**RECORDS FOR THIS TASK**:

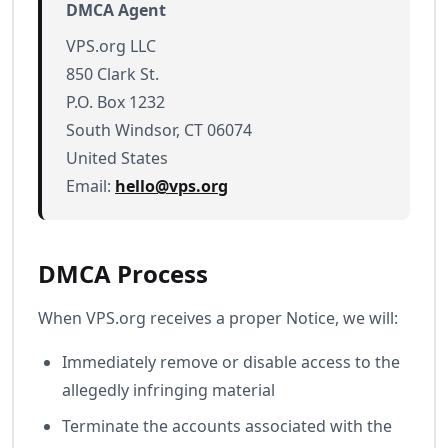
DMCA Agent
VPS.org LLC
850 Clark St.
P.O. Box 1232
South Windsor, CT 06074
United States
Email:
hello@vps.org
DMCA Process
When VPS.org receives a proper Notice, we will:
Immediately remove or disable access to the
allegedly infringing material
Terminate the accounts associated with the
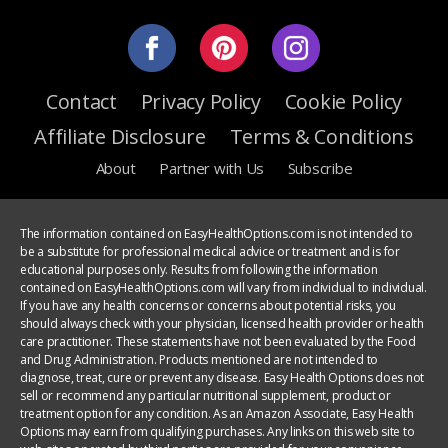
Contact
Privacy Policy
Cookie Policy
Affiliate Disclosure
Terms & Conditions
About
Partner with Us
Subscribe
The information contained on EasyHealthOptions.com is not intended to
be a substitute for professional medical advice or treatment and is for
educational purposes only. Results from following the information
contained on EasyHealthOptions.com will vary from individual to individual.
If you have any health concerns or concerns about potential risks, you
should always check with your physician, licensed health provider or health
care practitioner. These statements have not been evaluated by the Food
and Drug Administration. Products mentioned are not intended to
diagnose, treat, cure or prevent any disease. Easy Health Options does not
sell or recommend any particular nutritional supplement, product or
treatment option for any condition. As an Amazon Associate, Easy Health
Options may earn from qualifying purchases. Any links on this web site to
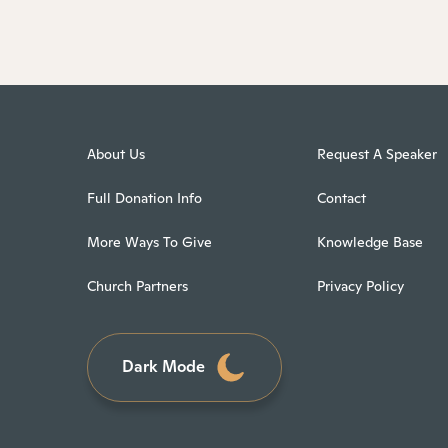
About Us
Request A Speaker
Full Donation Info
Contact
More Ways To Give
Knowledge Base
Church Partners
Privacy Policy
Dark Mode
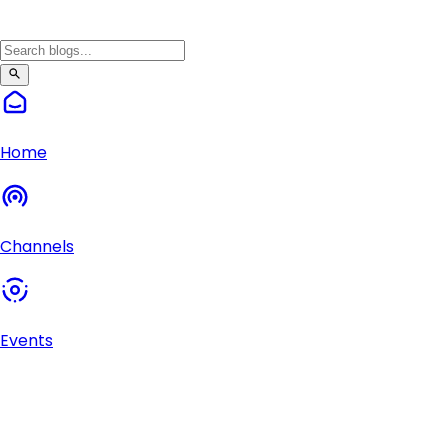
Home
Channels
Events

* * *

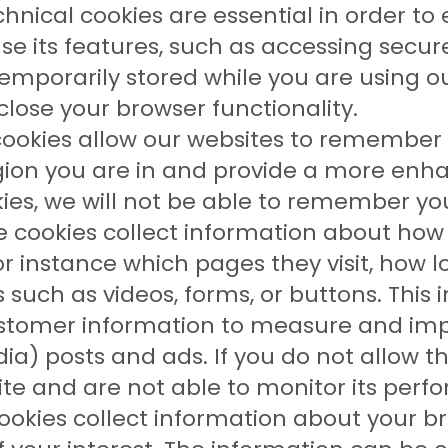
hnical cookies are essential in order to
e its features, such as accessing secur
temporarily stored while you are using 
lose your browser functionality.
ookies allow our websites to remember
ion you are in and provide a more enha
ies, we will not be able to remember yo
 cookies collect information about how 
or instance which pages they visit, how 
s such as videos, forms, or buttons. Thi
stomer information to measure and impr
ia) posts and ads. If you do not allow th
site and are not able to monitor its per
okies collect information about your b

**DESCRIPTION OF THE TASK**: Go through the records and gather the lines that hold "have".

**RESPONSE TO THIS EXERCISE**:
If you have any health concerns or concerns about potential risks, you
care practitioner. These statements have not been evaluated by the Food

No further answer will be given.